Consumers, wider reforms & ownership
Empowering consumers
We want to return trust to the sector, ensure consumers are protected and provide confidence in the delivery of water company investments. We recommend:
- Strengthening the consumer voice through a consumer champion ombudsman with the legal power to resolve disputes, bringing water into line with other sectors.
- Improving monitoring and regulatory oversight of delivery, including by ending Operator Self-Monitoring (OSM) and replacing it with a more robust system that includes third-party verification.
- Reforming water charges to make them fairer through mandatory smart metering and new tariffs that replace standing charges with an innovative alternative linked to the volume and timing of household water consumption, promoting more sustainable usage while protecting households with legitimate requirements for high water use.
Wider reforms
Effective management of the water system involves different stakeholders; many of whom currently take no responsibility for the harm they cause. Failure to control pollution at source means the remediation costs are chiefly borne by water billpayers. Likewise, the failure to manage run-off increases pressure on wastewater infrastructure. Pressures on water supplies from population growth and climate change are exacerbated by inadequate water efficiency standards for new housing developments. To ensure all sectors contribute their fair share toward sustainable water management, we recommend:
- The UK and Welsh governments introduce a control at source principle for harmful substances – including a ban on the manufacture and sale of non-essential uses of PFAS, and of mercury in dental amalgam – and an extended producer responsibility scheme to pay for advanced ‘fourth-stage’ sewage treatment to match European treatment standards.
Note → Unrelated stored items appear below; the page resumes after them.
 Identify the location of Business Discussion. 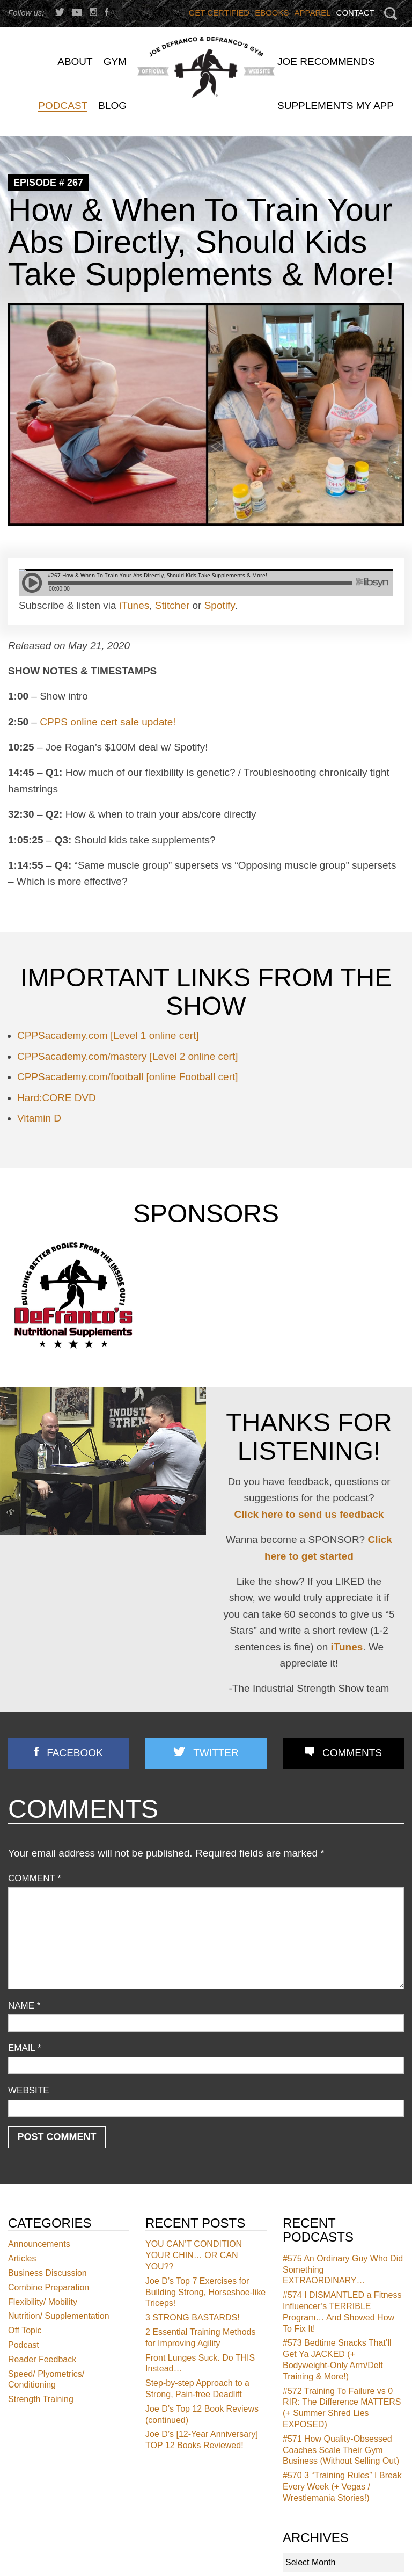 (47, 2272).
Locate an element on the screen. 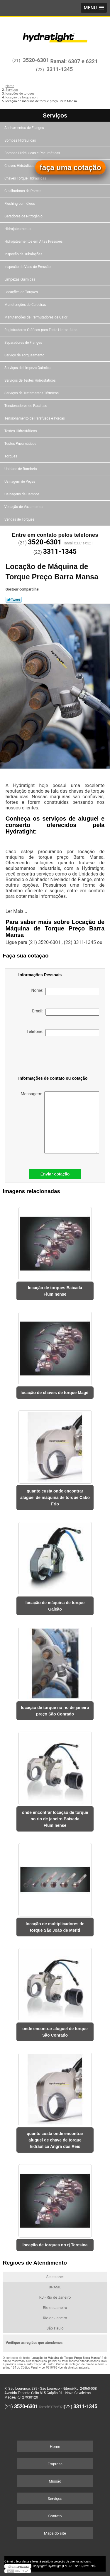  Registradores Gráficos para Teste Hidrostático is located at coordinates (41, 330).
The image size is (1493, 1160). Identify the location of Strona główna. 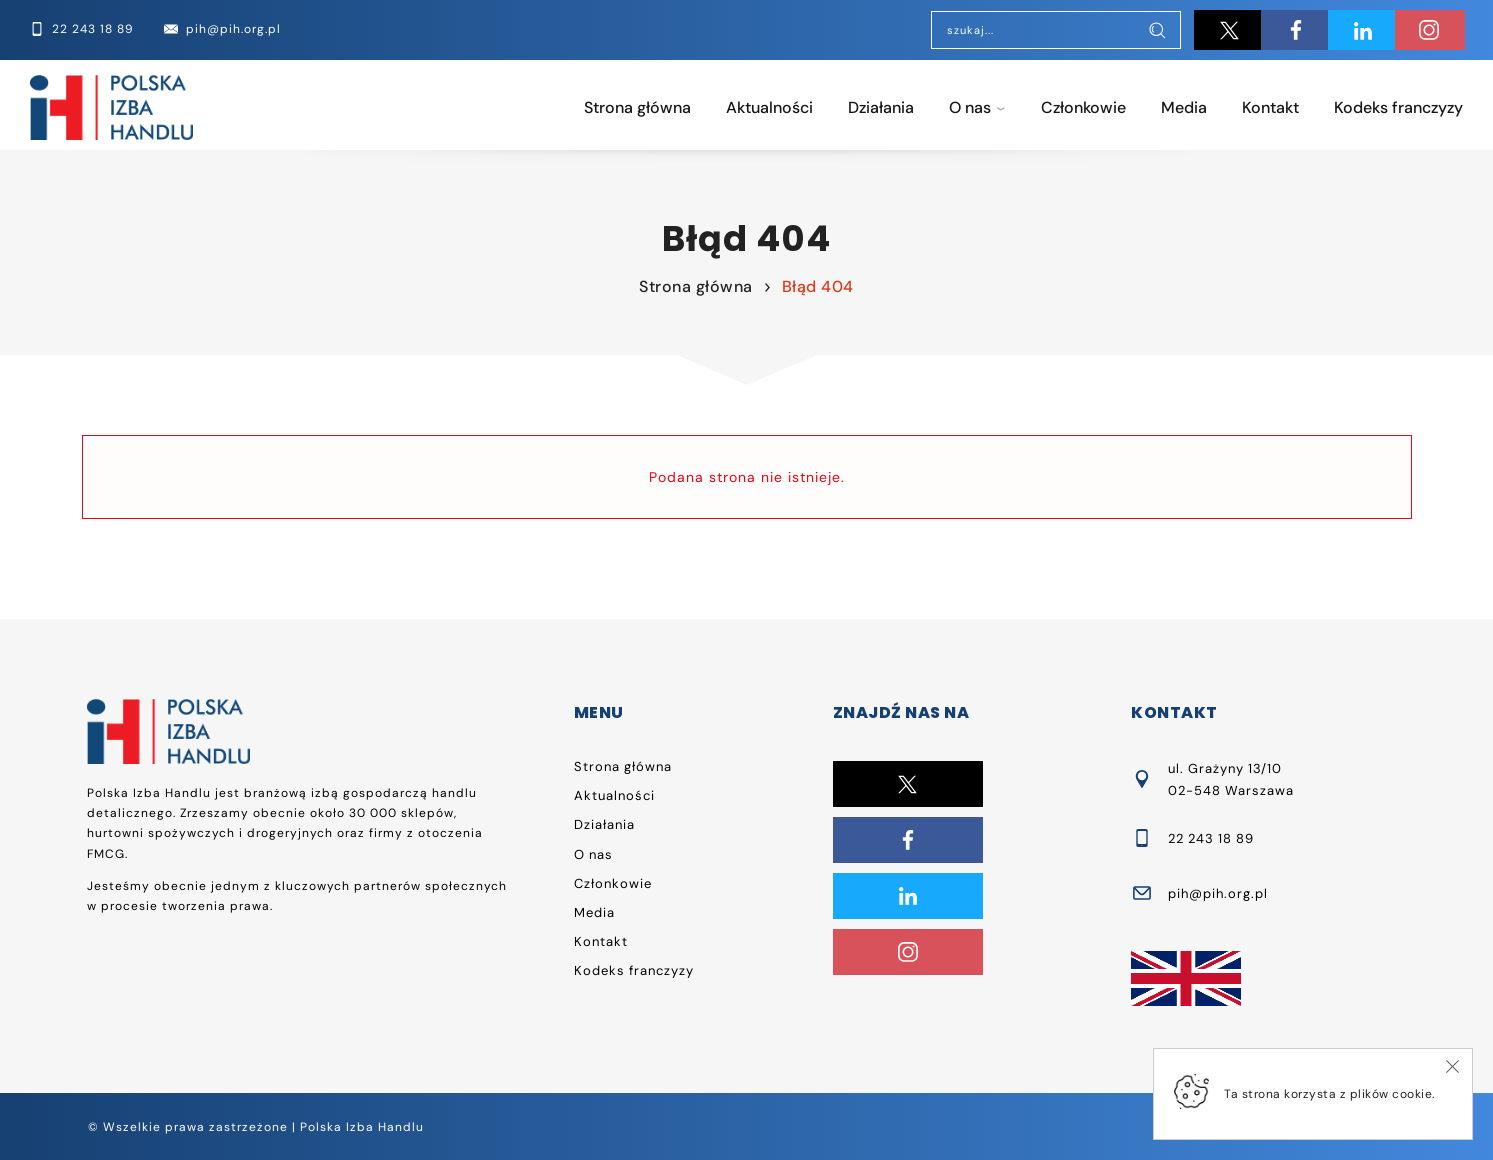 (637, 107).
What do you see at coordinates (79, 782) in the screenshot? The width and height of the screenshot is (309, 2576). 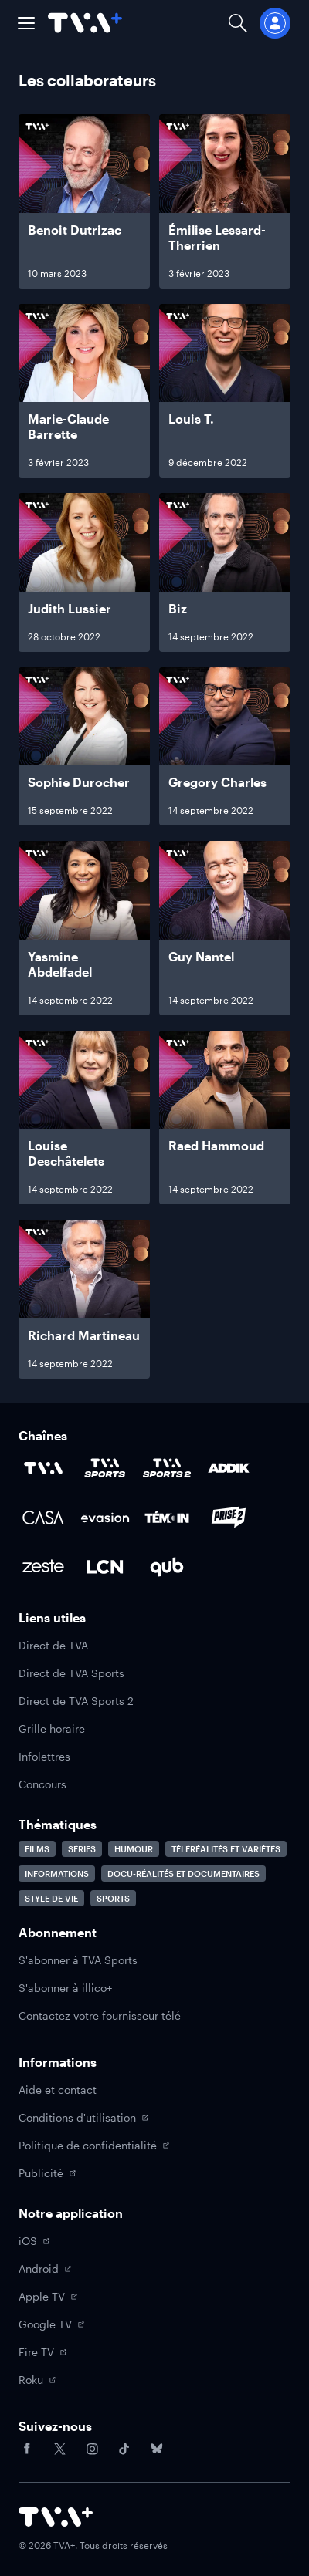 I see `Sophie Durocher` at bounding box center [79, 782].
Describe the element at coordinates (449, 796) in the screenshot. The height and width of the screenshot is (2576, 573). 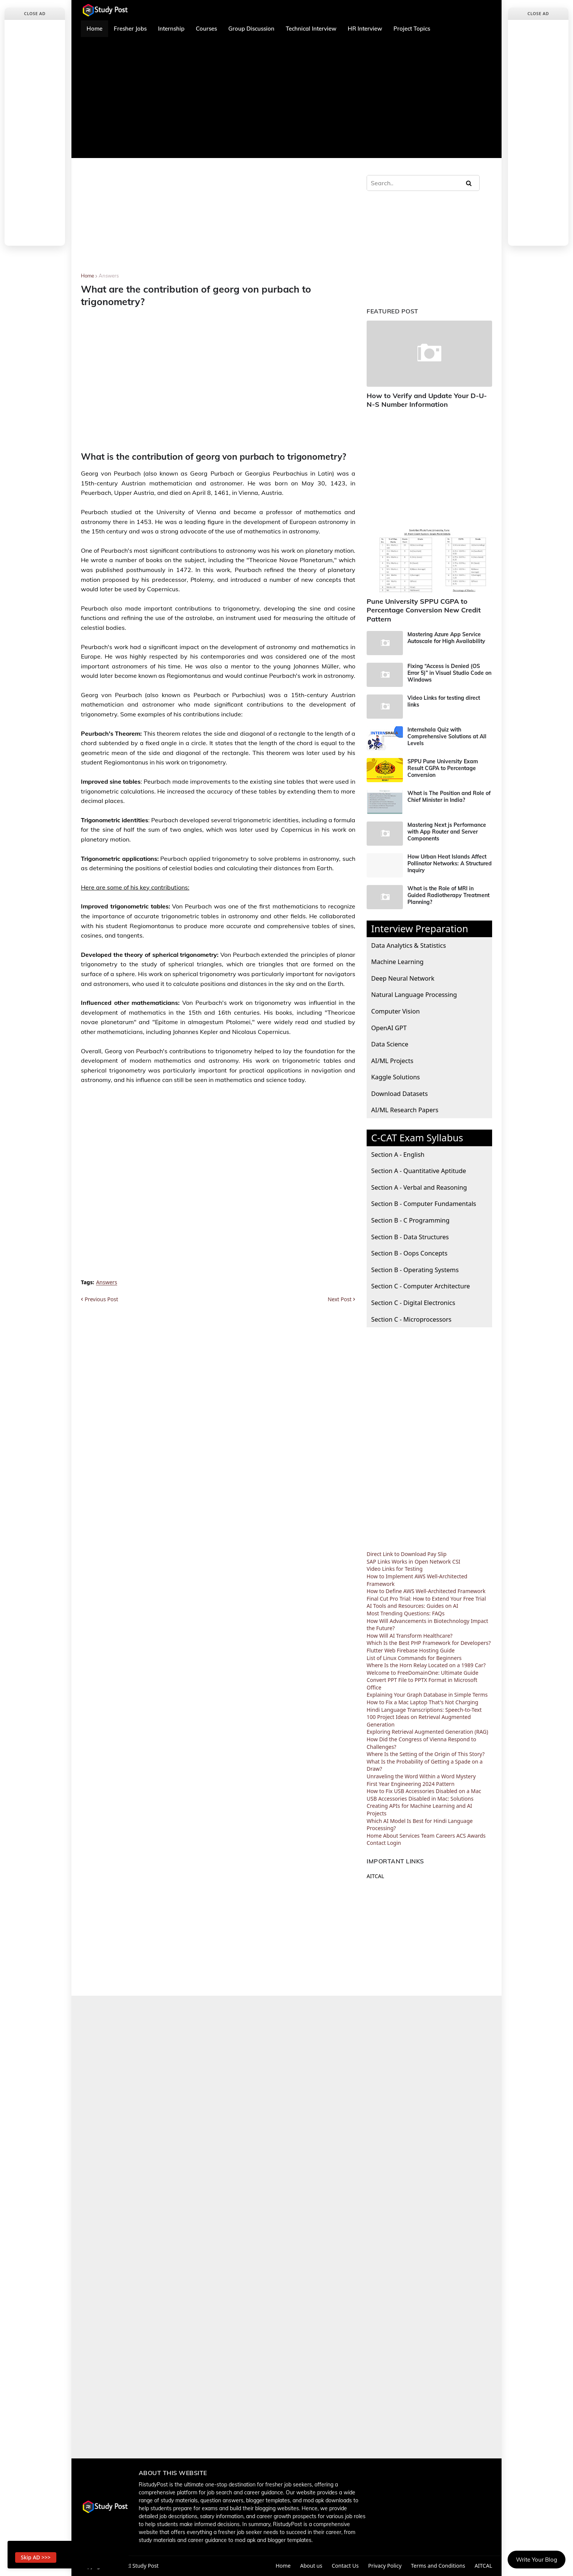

- Defra should immediately begin work on a National Rainwater Management Strategy to inform its approach to catchment management in urban areas.
- The UK government should implement changes to the planning system and building regulations in England to unlock economic growth by speeding up construction of major infrastructure and improve water efficiency, creating headroom for new commercial development such as AI data centres.
Ownership models
As an industry body, our experience is that there are some differences produced by different ownership models (for example on public perception of trust, readiness of access to debt markets, or the ‘push’ on management teams by equity owners). However, these differences are (i) typically small in comparison to other issues raised in this submission, and; (ii) act in different directions such that each model has various advantages and disadvantages. Our experience is that performance ultimately rests on a clear direction set by government; good quality regulation; and access to sources of investment (which some countries have told us they find harder under a publicly-owned model). These three factors are among the most significant influences on outcomes.
The reality is that every water utility in Europe faces similar challenges, regardless of ownership, from climate change, aging assets, higher environmental and drinking water targets, changing public expectations, new technology, emerging pollutants and shifts in the way businesses use water.
While there are no clear benefits to changing the ownership models of either Wales or England, there are obvious costs. Those costs and disbenefits are even more serious when investment is increasing sharply (and over £12 billion of new equity is required). We are therefore strongly of the view that focussing on ownership models is to miss the point of what really makes a difference for customers, society and the environment; we are opposed to this changing.